Bref, on l’a compris, un centre de formation est pour tous nos clubs
un rêve exigeant ce qui explique encore sa rareté dans le hockey sur glace français pour toutes les raisons que je viens d’évoquer. Mais pour se doter d’un outil aussi indispensable, nos dirigeants devraient appliquer en priorité une
politique à long terme en acceptant avec patience ses contraintes et ses sacrifices pour garantir un renouvellement plus large et efficace des générations. La multiplication des centres de formation est
urgente dans le hockey sur glace français pour que ses clubs, encore dépourvus de cet outil, n’aient plus la tentation de se transformer en « coucou » en allant piller sans vergogne, comme c’est parfois le cas, les joueurs des clubs adverses.

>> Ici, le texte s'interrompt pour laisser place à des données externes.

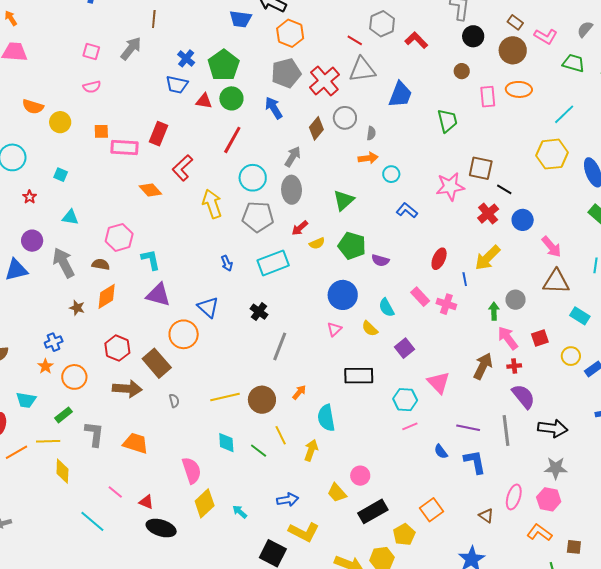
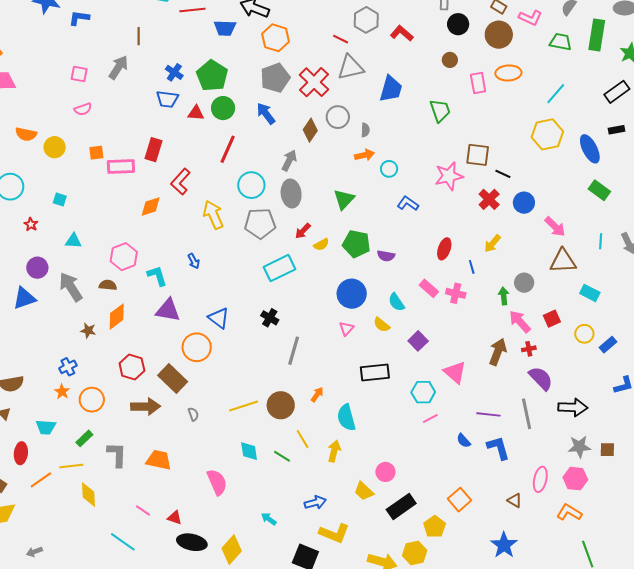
orange diamond: (150, 190) -> (151, 207), turned -60
yellow arrow: (488, 258) -> (492, 244), size x0.7
blue arrow: (227, 263) -> (194, 261), moved
yellow diamond: (205, 503) -> (232, 550), moved
brown square: (574, 547) -> (607, 450), moved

Bien sûr, il faut mentionner qu’il existe actuellement des alternatives complémentaires avec neuf centres reconnus également «
Pôle espoir U18 » : Amiens, Angers, Caen, Cergy, Gap, Grenoble, HC74, Rouen et Strasbourg. Mais il faut noter que pour rester dans Ligue Magnus les clubs engagés dans ce championnat devraient répondre théoriquement à un cahier des charges concernant leur pôle espoir or ce n’est pas encore le cas de tous ! Je prendrais un seul exemple : celui très évocateur du club de Nice qui, à cause d’un problème d’effectif, est obligé, pour pouvoir former
une seule équipe, de regrouper tous ses U20, ses U17 et ses U15 ! Avec un budget global de 950 000 euros, pour rester dans la Ligue Magnus le club azuréen devrait théoriquement payer une pénalité de 30 000 euros qui, si elle était appliquée, l’obligerait à se retirer du championnat élite.
De plus, beaucoup de clubs de niveau inférieur, qui ne bénéficient pas d’un bassin de population suffisant contournent le problème de la formation en créant actuellement des « ententes ». Avec des accords de licence bleues, les moins de 23 ans peuvent doubler le nombre de rencontres pour acquérir de l’expérience en jouant avec et contre des joueurs plus expérimentés.

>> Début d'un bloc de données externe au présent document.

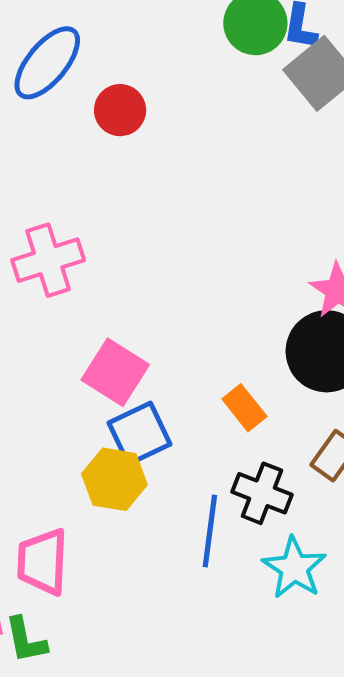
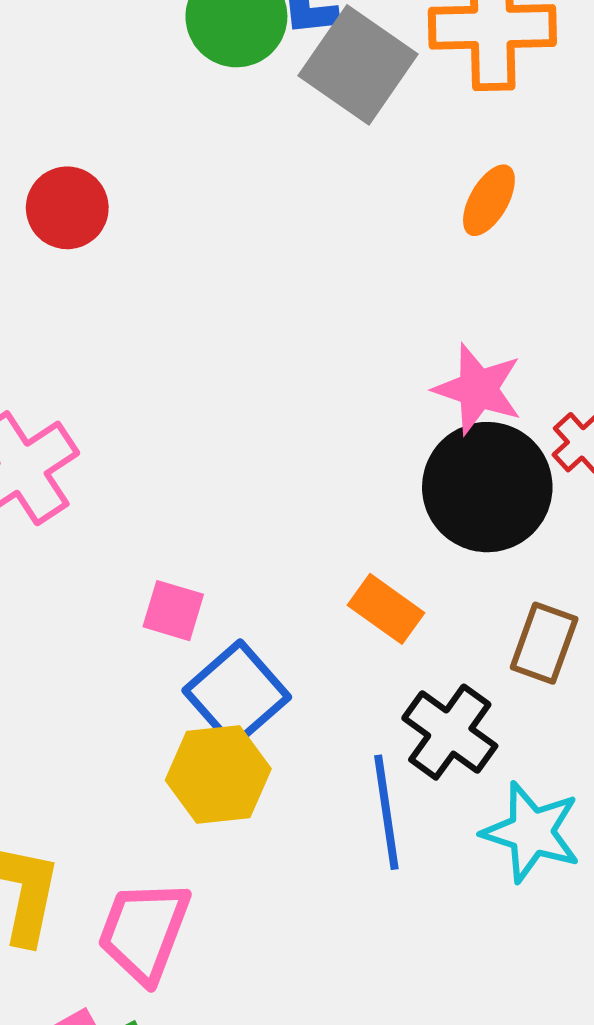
pink square: (115, 372) -> (173, 611), size x0.6
black cross: (262, 493) -> (450, 732), turned 30
pink trapezoid: (42, 562) -> (144, 931), turned 34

Hormis les clubs de la Ligue Magnus déjà cités, il a de nombreux accords de partenariat comme par exemple Deuil-Garges, ACBB-Meudon, Evry-Viry, Garges-Français-Volants, Mulhouse-Colmar. Je pourrais en citer encore bien d’autres ! Il existe d’autres accords parfois régionaux comme le HCLR Clermont-Roanne-Lyon ou le HC74 qui regroupe Megève, Morzine, Saint-Gervais et Chamonix.

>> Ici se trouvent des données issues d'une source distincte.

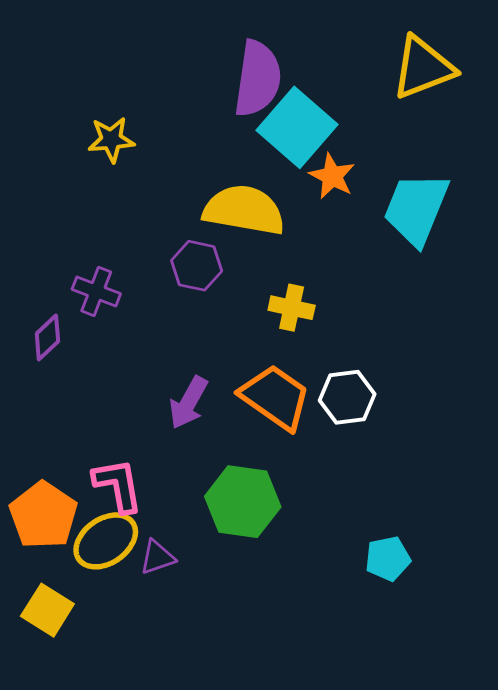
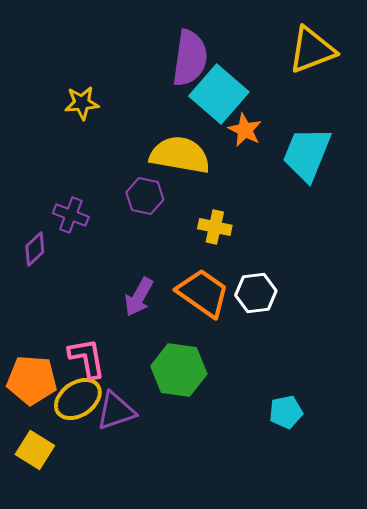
orange pentagon: (43, 515) -> (32, 380), turned -30
purple triangle: (157, 557) -> (116, 411), size x1.5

Autre exemple parmi tant d’autres : la triple entente en U17 qui regroupe les clubs de Nantes, La Roche-sur-Yon et Châtellerault pour pouvoir composer une seule équipe ! Mais ces regroupements, certes pragmatiques et bien utiles pour pouvoir s’inscrire dans nos divers championnats, ne fait que mettre en réalité « la poussière sous le tapis » afin de compenser le problème de la
formation locale.
Après ce constat édifiant sur la formation dans nos clubs, je ne jette surtout pas la pierre aux dirigeants concernés car ils font ce qu’ils peuvent. Mais il ne faut pas chercher plus loin la principale cause de la faiblesse du hockey sur glace français par rapport aux autres pays européens. Si des nations comme la Suisse, l’Allemagne ou les pays de l’est de l’Europe sont beaucoup plus forts que nous, c’est parce qu’ils ont d’abord une culture et une tradition de hockey sur glace beaucoup plus importantes mais aussi un vivier local
beaucoup mieux exploité.
En mettant une priorité absolue à la formation dans chaque club, ils ne sont pas obligés, comme en France, de se contorsionner et faire le grand écart pour mutualiser leurs efforts. Contrairement au dicton qui dit que « L’union fait la force » former des joueurs par procuration en multipliant à l’infini les ententes pour avoir des effectifs suffisants est, à mon avis, une solution de facilité qui ne fait que
prolonger le handicap dont souffre le hockey sur glace français.